- [Extracted page text data]:

--------

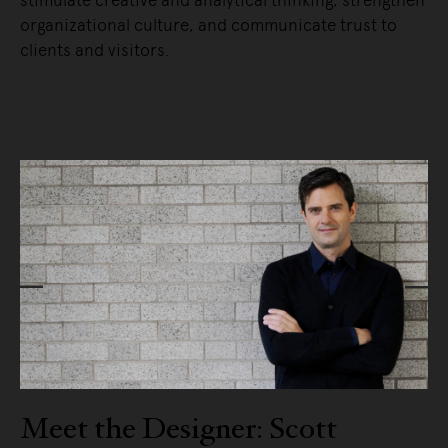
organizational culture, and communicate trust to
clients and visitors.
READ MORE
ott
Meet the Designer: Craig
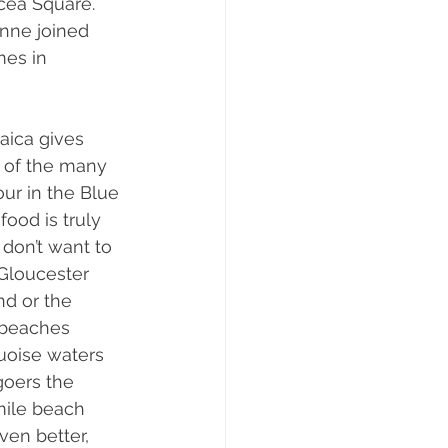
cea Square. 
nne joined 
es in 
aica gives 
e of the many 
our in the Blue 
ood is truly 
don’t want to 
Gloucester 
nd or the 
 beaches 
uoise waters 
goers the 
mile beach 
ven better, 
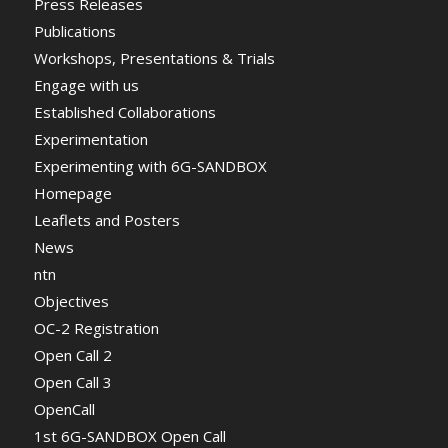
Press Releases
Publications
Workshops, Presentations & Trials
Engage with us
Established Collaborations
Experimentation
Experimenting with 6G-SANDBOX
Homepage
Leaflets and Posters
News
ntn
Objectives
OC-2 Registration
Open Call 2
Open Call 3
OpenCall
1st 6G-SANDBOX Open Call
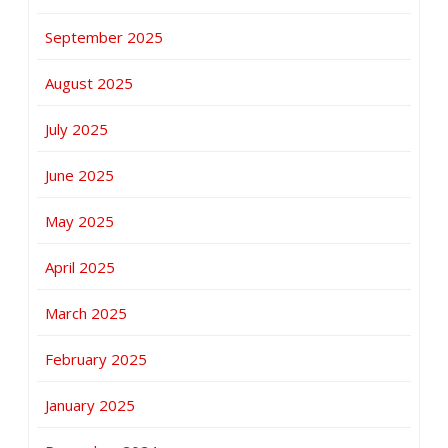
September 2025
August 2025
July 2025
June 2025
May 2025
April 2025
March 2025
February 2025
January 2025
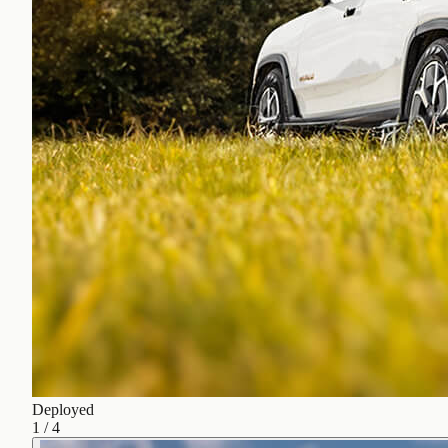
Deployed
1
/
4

--------

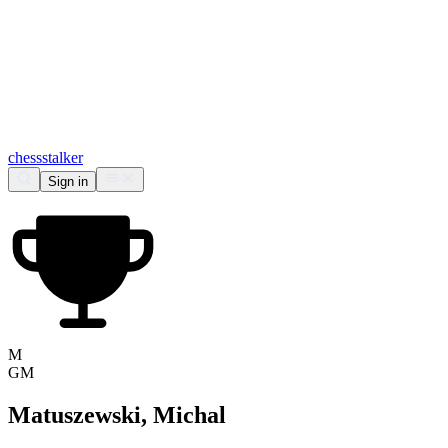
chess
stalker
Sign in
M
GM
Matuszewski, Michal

--------

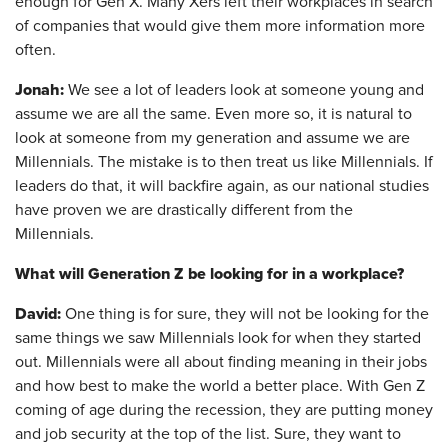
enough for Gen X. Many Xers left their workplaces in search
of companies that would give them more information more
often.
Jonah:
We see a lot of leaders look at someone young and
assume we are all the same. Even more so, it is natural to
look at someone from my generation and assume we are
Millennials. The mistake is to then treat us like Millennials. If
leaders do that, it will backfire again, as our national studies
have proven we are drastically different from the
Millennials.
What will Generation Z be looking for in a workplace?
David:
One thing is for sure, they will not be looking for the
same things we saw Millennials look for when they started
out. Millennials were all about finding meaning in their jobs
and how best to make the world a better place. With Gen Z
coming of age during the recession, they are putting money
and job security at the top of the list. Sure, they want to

--------

- [Required work]:
All that is required is the number of lines in the data above that contain the word "better".

- [Response to the task]:
2